One of EMET’s strengths is that it allows you to import and export configuration settings for EMET mitigations as an XML settings file for straightforward deployment. To generate mitigation policies for Windows 10 from an EMET XML settings file, you can install the ProcessMitigations PowerShell module. In an elevated PowerShell session, run this cmdlet:

Install-Module -Name ProcessMitigations

The Get-ProcessMitigation cmdlet gets the current mitigation settings from the registry or from a running process, or it can save all settings to an XML file.

To get the current settings on all running instances of notepad.exe:

Get-ProcessMitigation -Name notepad.exe -RunningProcess

To get the current settings in the registry for notepad.exe:

Get-ProcessMitigation -Name notepad.exe

To get the current settings for the running process with pid 1304:

Get-ProcessMitigation -Id 1304

To get the all process mitigation settings from the registry and save them to the xml file settings.xml:

Get-ProcessMitigation -RegistryConfigFilePath settings.xml

The Set-ProcessMitigation cmdlet can enable and disable process mitigations or set them in bulk from an XML file.

To get the current process mitigation for "notepad.exe" from the registry and then enable MicrosoftSignedOnly and disable MandatoryASLR:

Set-ProcessMitigation -Name Notepad.exe -Enable MicrosoftSignedOnly -Disable MandatoryASLR

To set the process mitigations from an XML file (which can be generated from get-ProcessMitigation -RegistryConfigFilePath settings.xml):

Set-ProcessMitigation -PolicyFilePath settings.xml

To set the system default to be MicrosoftSignedOnly:

Set-ProcessMitigation -System -Enable MicrosoftSignedOnly

The ConvertTo-ProcessMitigationPolicy cmdlet converts mitigation policy file formats. The syntax is:

ConvertTo-ProcessMitigationPolicy -EMETFilePath <String> -OutputFilePath <String> [<CommonParameters>]

Examples:

  • Convert EMET settings to Windows 10 settings: You can run ConvertTo-ProcessMitigationPolicy and provide an EMET XML settings file as input, which will generate a result file of Windows 10 mitigation settings. For example:

    ConvertTo-ProcessMitigationPolicy -EMETFilePath policy.xml -OutputFilePath result.xml
    
  • Audit and modify the converted settings (the output file): Additional cmdlets let you apply, enumerate, enable, disable, and save settings in the output file.
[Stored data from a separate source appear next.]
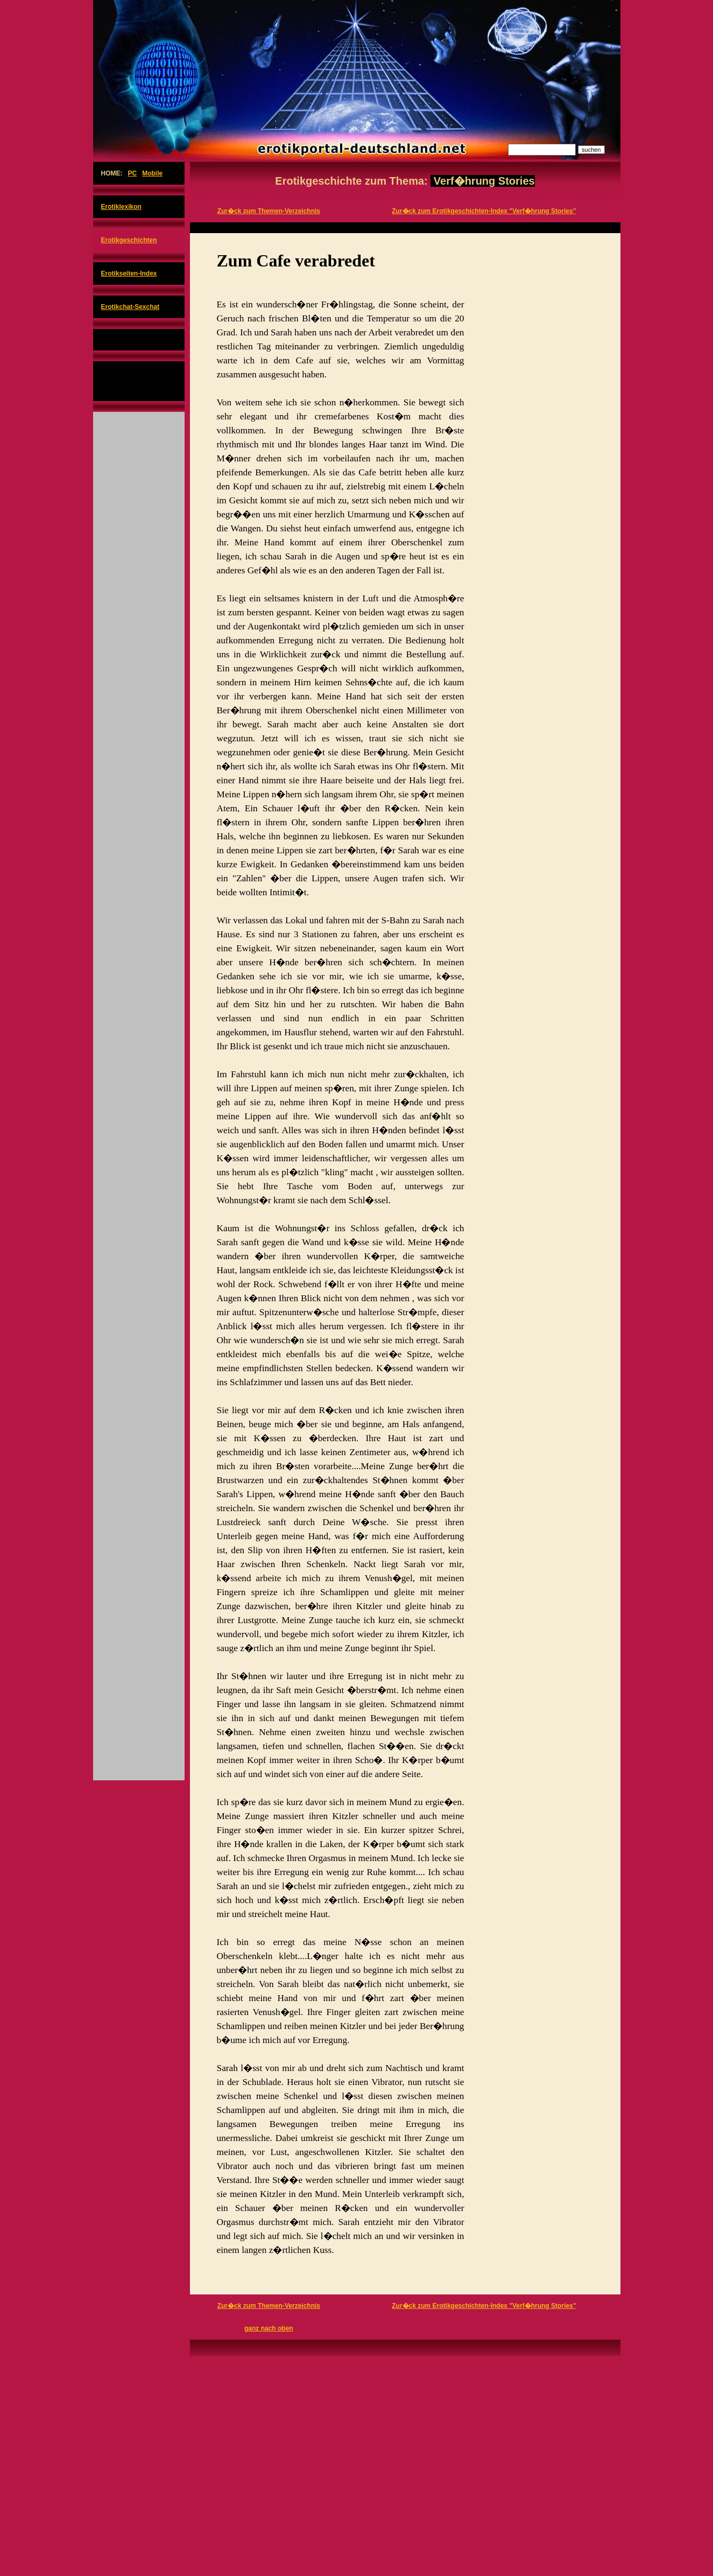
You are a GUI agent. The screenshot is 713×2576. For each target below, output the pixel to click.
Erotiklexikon (121, 206)
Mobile (152, 173)
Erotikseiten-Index (129, 273)
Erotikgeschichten (129, 240)
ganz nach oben (268, 2328)
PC (132, 173)
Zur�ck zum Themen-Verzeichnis (268, 211)
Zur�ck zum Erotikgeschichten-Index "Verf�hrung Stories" (484, 211)
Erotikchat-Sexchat (130, 307)
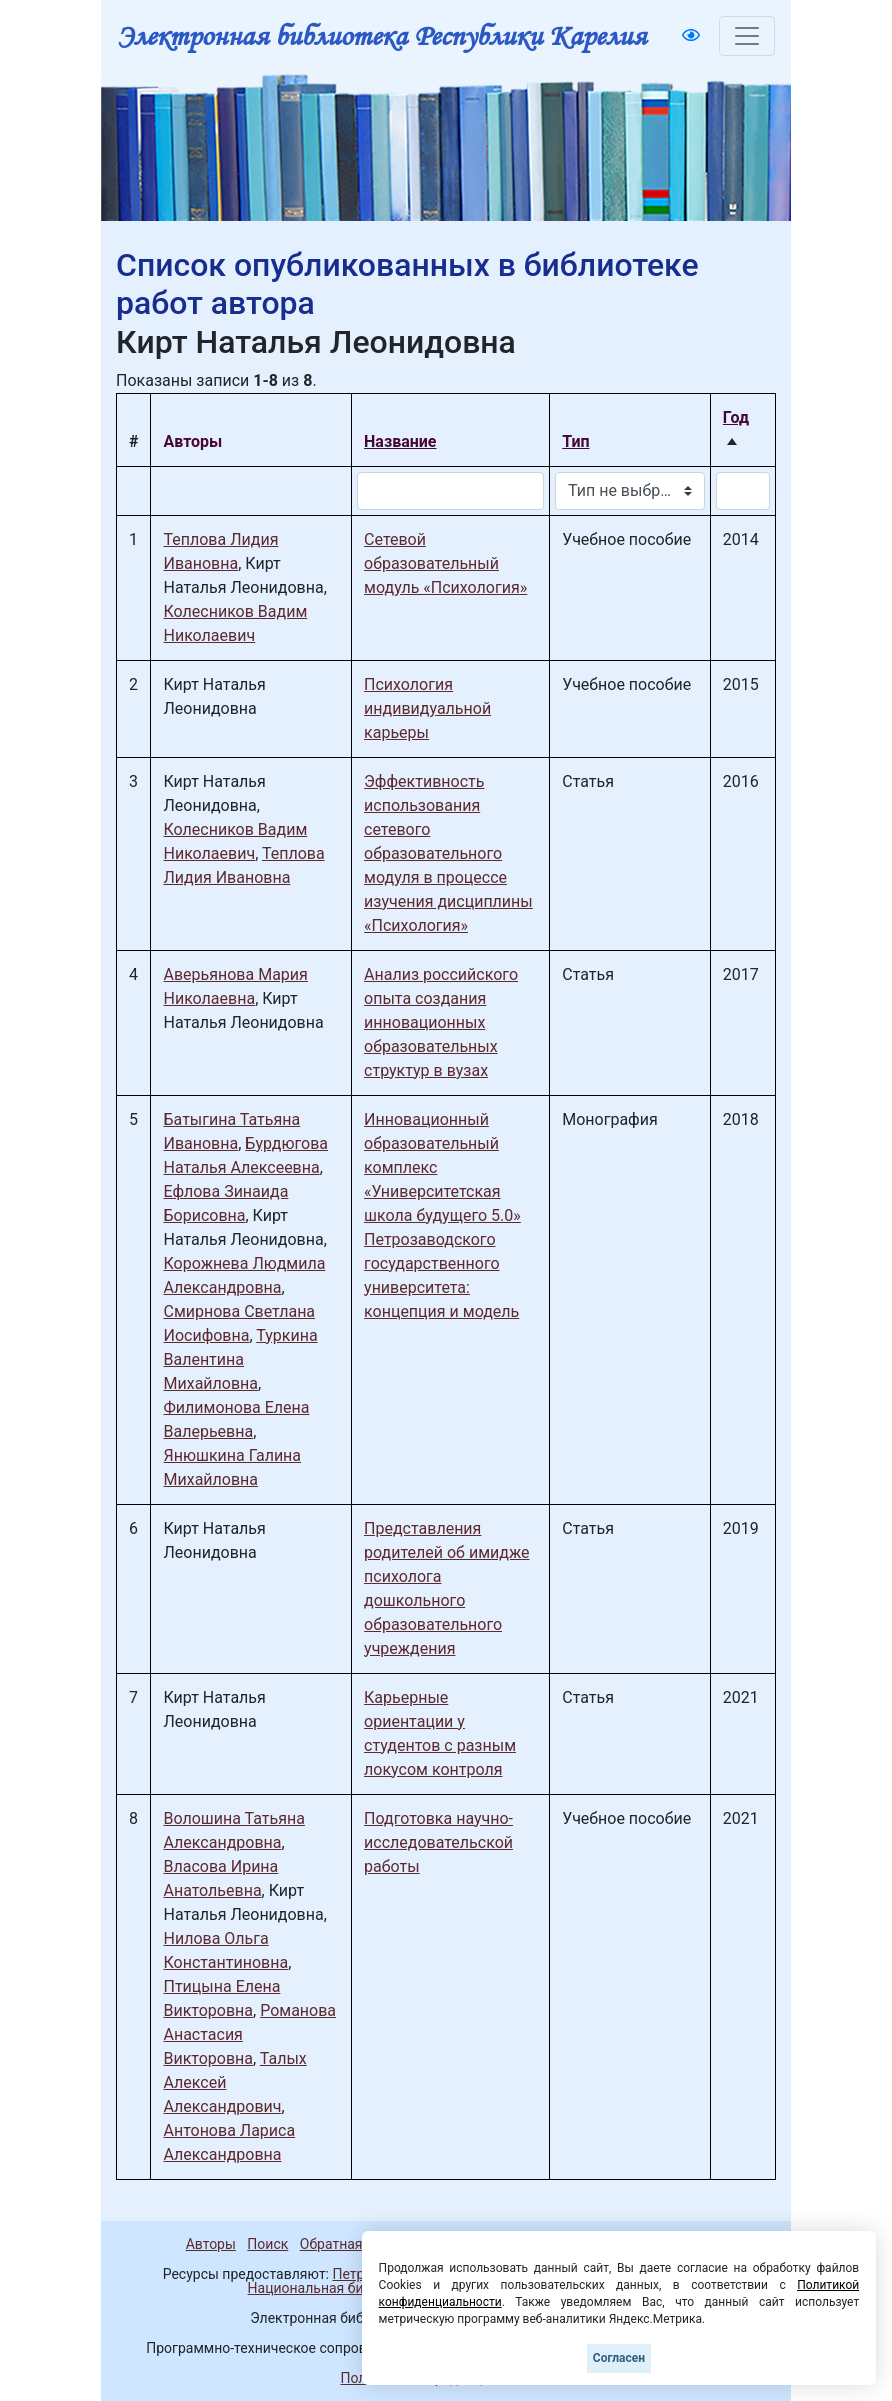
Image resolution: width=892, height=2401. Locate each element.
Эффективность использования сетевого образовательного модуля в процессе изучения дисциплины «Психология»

For example, this cmdlet enables SEHOP and disables MandatoryASLR and DEPATL registry settings for Notepad:

    Set-ProcessMitigation -Name notepad.exe -Enable SEHOP -Disable MandatoryASLR,DEPATL
    
  • Convert Attack surface reduction (ASR) settings to a Code Integrity policy file: If the input file contains any settings for EMET’s Attack surface reduction (ASR) mitigation, the converter will also create a Code Integrity policy file. In this case, you can complete the merging, auditing, and deployment process for the Code Integrity policy, as described in Deploy Device Guard: deploy code integrity policies. This will enable protections on Windows 10 equivalent to EMET’s ASR protections.
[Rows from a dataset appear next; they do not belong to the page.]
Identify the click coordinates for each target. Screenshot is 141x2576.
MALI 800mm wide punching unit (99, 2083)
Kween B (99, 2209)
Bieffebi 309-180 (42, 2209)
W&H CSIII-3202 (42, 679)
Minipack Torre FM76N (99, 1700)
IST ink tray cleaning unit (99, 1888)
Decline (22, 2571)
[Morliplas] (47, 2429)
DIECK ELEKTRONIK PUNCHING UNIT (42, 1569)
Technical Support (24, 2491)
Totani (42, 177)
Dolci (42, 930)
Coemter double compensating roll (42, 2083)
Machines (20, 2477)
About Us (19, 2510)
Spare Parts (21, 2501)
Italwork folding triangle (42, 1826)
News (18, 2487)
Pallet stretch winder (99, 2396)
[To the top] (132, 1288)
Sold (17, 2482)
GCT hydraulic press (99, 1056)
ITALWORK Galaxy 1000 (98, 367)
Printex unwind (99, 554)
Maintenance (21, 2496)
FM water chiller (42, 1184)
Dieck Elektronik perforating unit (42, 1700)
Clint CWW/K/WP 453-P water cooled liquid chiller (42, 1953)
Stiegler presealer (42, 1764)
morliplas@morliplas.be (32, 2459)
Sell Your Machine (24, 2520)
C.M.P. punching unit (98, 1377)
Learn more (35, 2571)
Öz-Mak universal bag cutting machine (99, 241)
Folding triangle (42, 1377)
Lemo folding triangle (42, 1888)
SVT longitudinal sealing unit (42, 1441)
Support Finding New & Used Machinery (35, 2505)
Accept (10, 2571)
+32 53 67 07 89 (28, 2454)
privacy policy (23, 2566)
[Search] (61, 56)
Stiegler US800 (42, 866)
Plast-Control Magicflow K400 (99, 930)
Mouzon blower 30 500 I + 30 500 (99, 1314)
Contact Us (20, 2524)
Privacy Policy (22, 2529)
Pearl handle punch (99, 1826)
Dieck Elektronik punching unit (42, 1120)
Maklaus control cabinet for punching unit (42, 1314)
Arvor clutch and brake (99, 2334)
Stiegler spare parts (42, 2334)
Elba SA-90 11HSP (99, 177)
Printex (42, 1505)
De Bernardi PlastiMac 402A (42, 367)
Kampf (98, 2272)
  • Convert Certificate Trust settings to enterprise certificate pinning rules: If you have an EMET “Certificate Trust” XML file (pinning rules file), you can also use ConvertTo-ProcessMitigationPolicy to convert the pinning rules file into an enterprise certificate pinning rules file. Then you can finish enabling that file as described in Enterprise Certificate Pinning. For example:

    ConvertTo-ProcessMitigationPolicy -EMETfilePath certtrustrules.xml -OutputFilePath enterprisecertpinningrules.xml
    

Microsoft Consulting Services (MCS) and Microsoft Support/Premier Field Engineering (PFE) offer a range of options for EMET, support for EMET, and EMET-related reporting and auditing products such as the EMET Enterprise Reporting Service (ERS). For any enterprise customers who use such products today or who are interested in similar capabilities, we recommend evaluating Windows Defender Advanced Threat Protection (ATP).